Thermal responses in the Hawaiian volcano shrimp (Halocaridina rubra): active vs. passive plasticity across genetic lineages.

Animals may respond to threats from climate change through plastic physiological changes (i.e., acclimation), adaptive evolution (i.e., genetic change), or moving to new habitats that match their climatic niche. Organisms from volcanic habitats are underexplored but may serve as models for physiological and evolutionary responses to warming temperatures.

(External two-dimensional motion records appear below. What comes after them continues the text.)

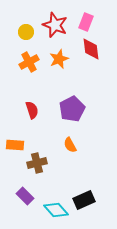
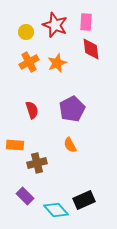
pink rectangle: rotated 18 degrees counterclockwise
orange star: moved 2 px left, 4 px down
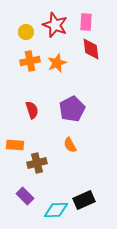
orange cross: moved 1 px right, 1 px up; rotated 18 degrees clockwise
cyan diamond: rotated 50 degrees counterclockwise
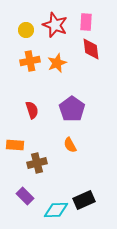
yellow circle: moved 2 px up
purple pentagon: rotated 10 degrees counterclockwise
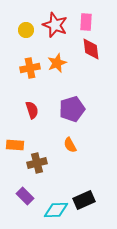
orange cross: moved 7 px down
purple pentagon: rotated 20 degrees clockwise
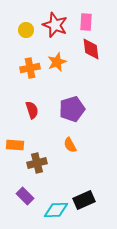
orange star: moved 1 px up
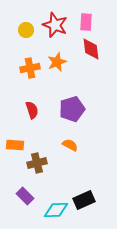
orange semicircle: rotated 147 degrees clockwise
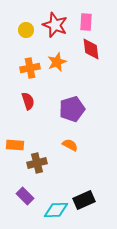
red semicircle: moved 4 px left, 9 px up
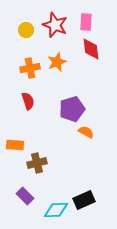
orange semicircle: moved 16 px right, 13 px up
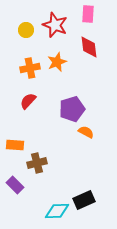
pink rectangle: moved 2 px right, 8 px up
red diamond: moved 2 px left, 2 px up
red semicircle: rotated 120 degrees counterclockwise
purple rectangle: moved 10 px left, 11 px up
cyan diamond: moved 1 px right, 1 px down
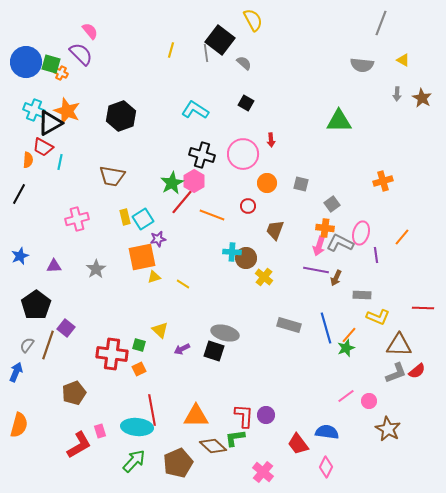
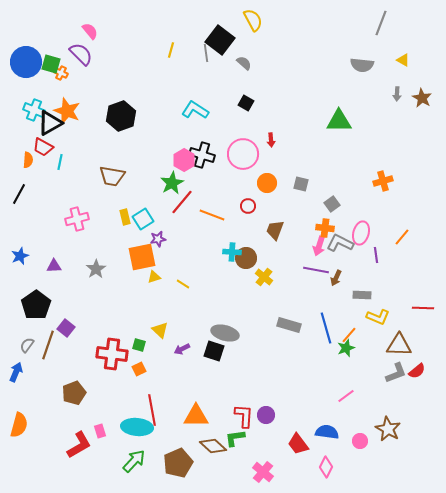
pink hexagon at (194, 181): moved 10 px left, 21 px up
pink circle at (369, 401): moved 9 px left, 40 px down
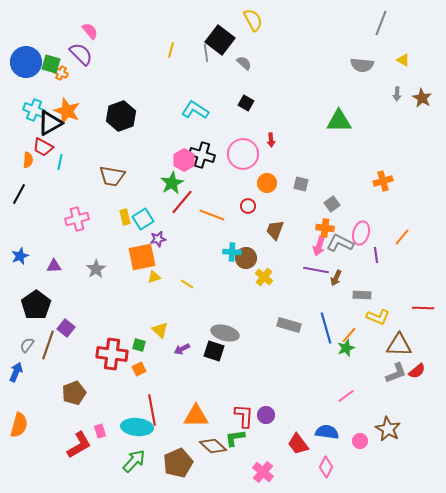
yellow line at (183, 284): moved 4 px right
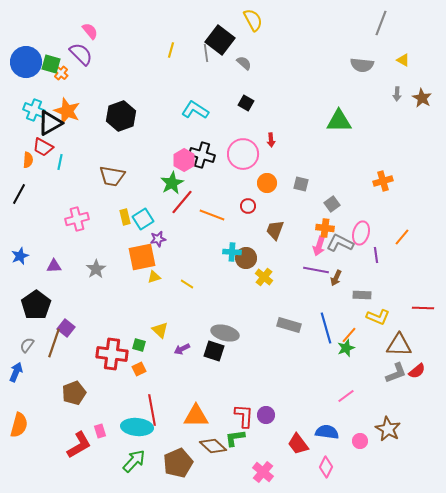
orange cross at (61, 73): rotated 16 degrees clockwise
brown line at (48, 345): moved 6 px right, 2 px up
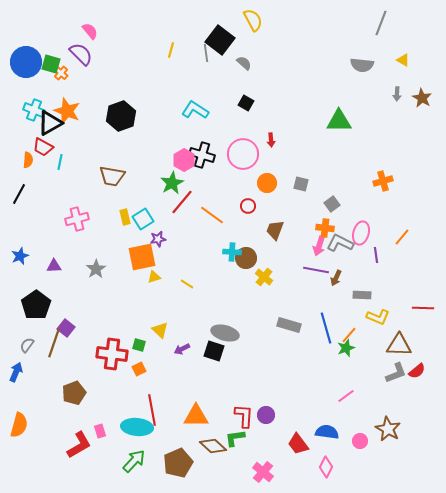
orange line at (212, 215): rotated 15 degrees clockwise
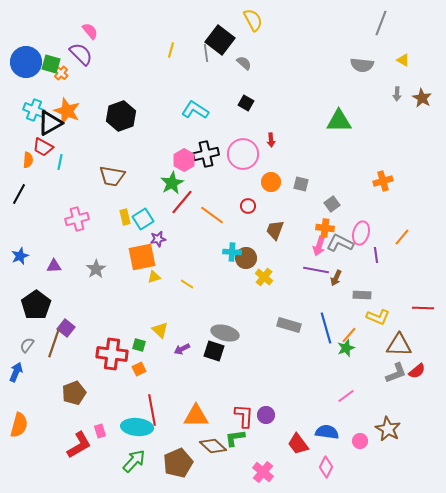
black cross at (202, 155): moved 4 px right, 1 px up; rotated 30 degrees counterclockwise
orange circle at (267, 183): moved 4 px right, 1 px up
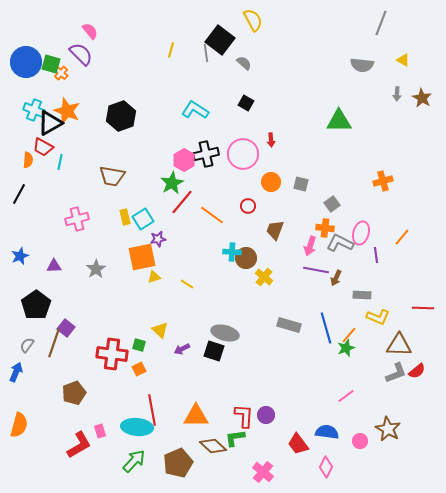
pink arrow at (319, 246): moved 9 px left
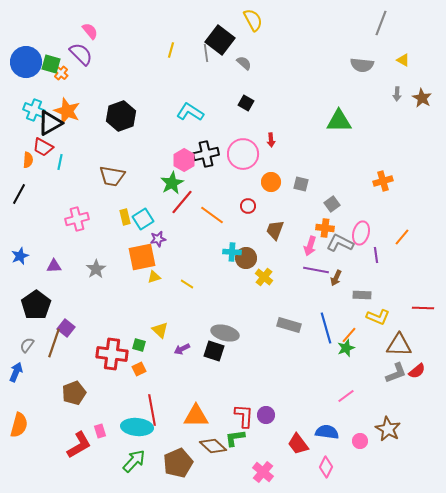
cyan L-shape at (195, 110): moved 5 px left, 2 px down
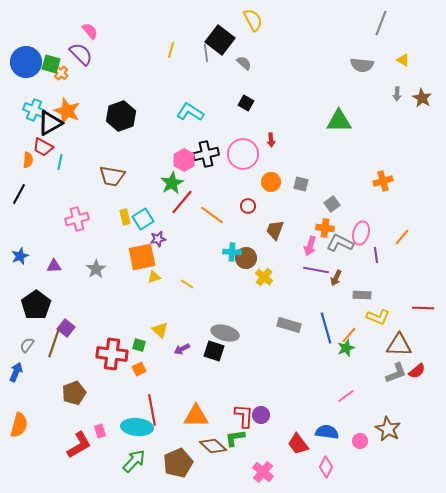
purple circle at (266, 415): moved 5 px left
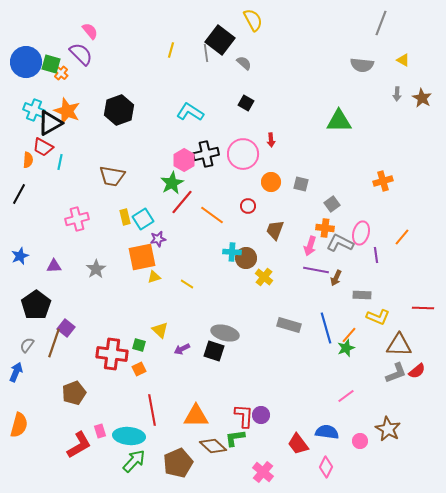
black hexagon at (121, 116): moved 2 px left, 6 px up
cyan ellipse at (137, 427): moved 8 px left, 9 px down
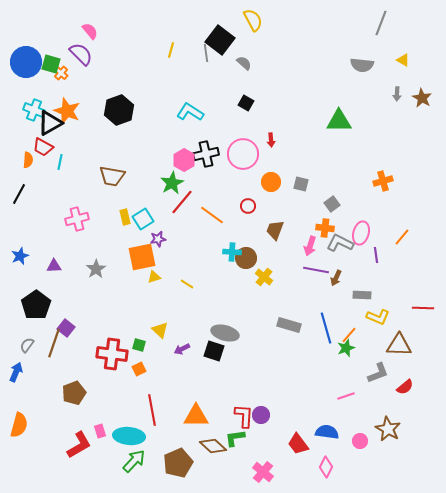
red semicircle at (417, 371): moved 12 px left, 16 px down
gray L-shape at (396, 373): moved 18 px left
pink line at (346, 396): rotated 18 degrees clockwise
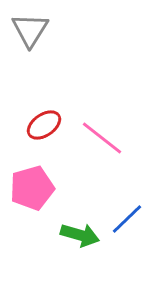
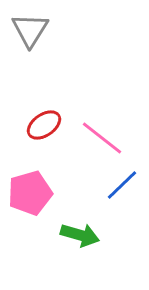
pink pentagon: moved 2 px left, 5 px down
blue line: moved 5 px left, 34 px up
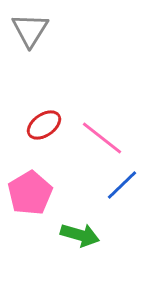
pink pentagon: rotated 15 degrees counterclockwise
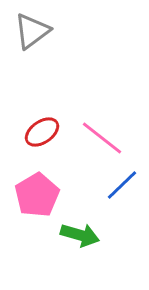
gray triangle: moved 2 px right, 1 px down; rotated 21 degrees clockwise
red ellipse: moved 2 px left, 7 px down
pink pentagon: moved 7 px right, 2 px down
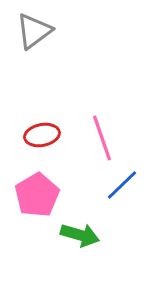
gray triangle: moved 2 px right
red ellipse: moved 3 px down; rotated 24 degrees clockwise
pink line: rotated 33 degrees clockwise
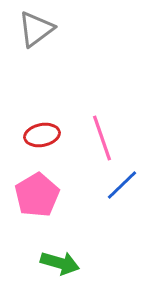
gray triangle: moved 2 px right, 2 px up
green arrow: moved 20 px left, 28 px down
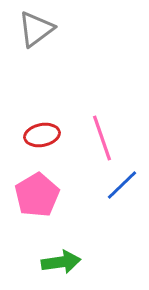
green arrow: moved 1 px right, 1 px up; rotated 24 degrees counterclockwise
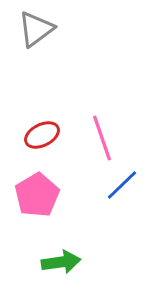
red ellipse: rotated 16 degrees counterclockwise
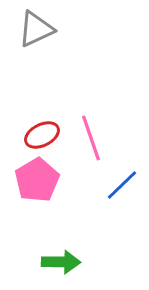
gray triangle: rotated 12 degrees clockwise
pink line: moved 11 px left
pink pentagon: moved 15 px up
green arrow: rotated 9 degrees clockwise
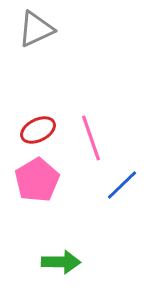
red ellipse: moved 4 px left, 5 px up
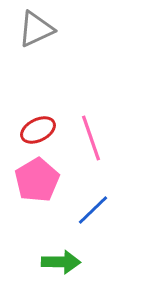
blue line: moved 29 px left, 25 px down
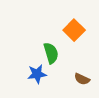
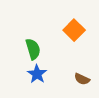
green semicircle: moved 18 px left, 4 px up
blue star: rotated 30 degrees counterclockwise
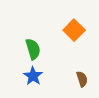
blue star: moved 4 px left, 2 px down
brown semicircle: rotated 133 degrees counterclockwise
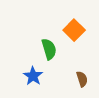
green semicircle: moved 16 px right
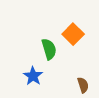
orange square: moved 1 px left, 4 px down
brown semicircle: moved 1 px right, 6 px down
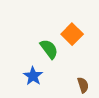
orange square: moved 1 px left
green semicircle: rotated 20 degrees counterclockwise
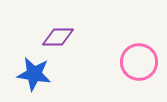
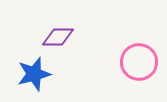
blue star: rotated 24 degrees counterclockwise
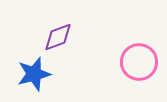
purple diamond: rotated 20 degrees counterclockwise
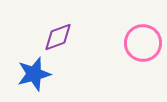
pink circle: moved 4 px right, 19 px up
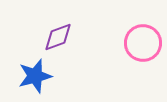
blue star: moved 1 px right, 2 px down
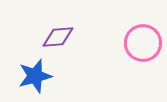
purple diamond: rotated 16 degrees clockwise
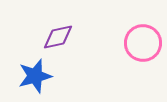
purple diamond: rotated 8 degrees counterclockwise
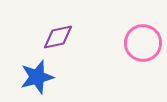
blue star: moved 2 px right, 1 px down
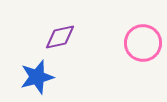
purple diamond: moved 2 px right
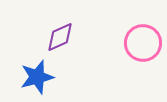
purple diamond: rotated 12 degrees counterclockwise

Here, we examined how different genetic lineages of the Hawaiian anchialine shrimp Halocaridina rubra respond to temperature, including animals from noticeably warm habitats created during eruptions of Kilauea in 2018. We find that thermal limits are elevated in animals from newer, warm habitats, but decrease to match those of animals from older, cooler habitats after being maintained at room temperature. Laboratory experiments further suggest thermal limits are mainly shaped by acclimation. In contrast, metabolic rates show almost no acclimation responses to temperature, with rates largely explained by test, not acclimation temperatures. There was little difference in thermal acclimation of metabolic rates among animals from different genetic lineages. However, metabolic rates at room temperature were different among shrimps from different genetic lineages, suggesting genetic variation for aerobic metabolism could be a target of selection during climate change. We find that shrimp from newer, warm habitats can live at or near their critical thermal maximum, suggesting some anchialine species may be able to deal with increased temperatures from climate change by being pre-adapted to colonize warm habitats associated with volcanism. We also highlight the potential impacts of climate change on anchialine habitats and suitable experimental designs for categorizing and quantifying thermal acclimation of biological rates.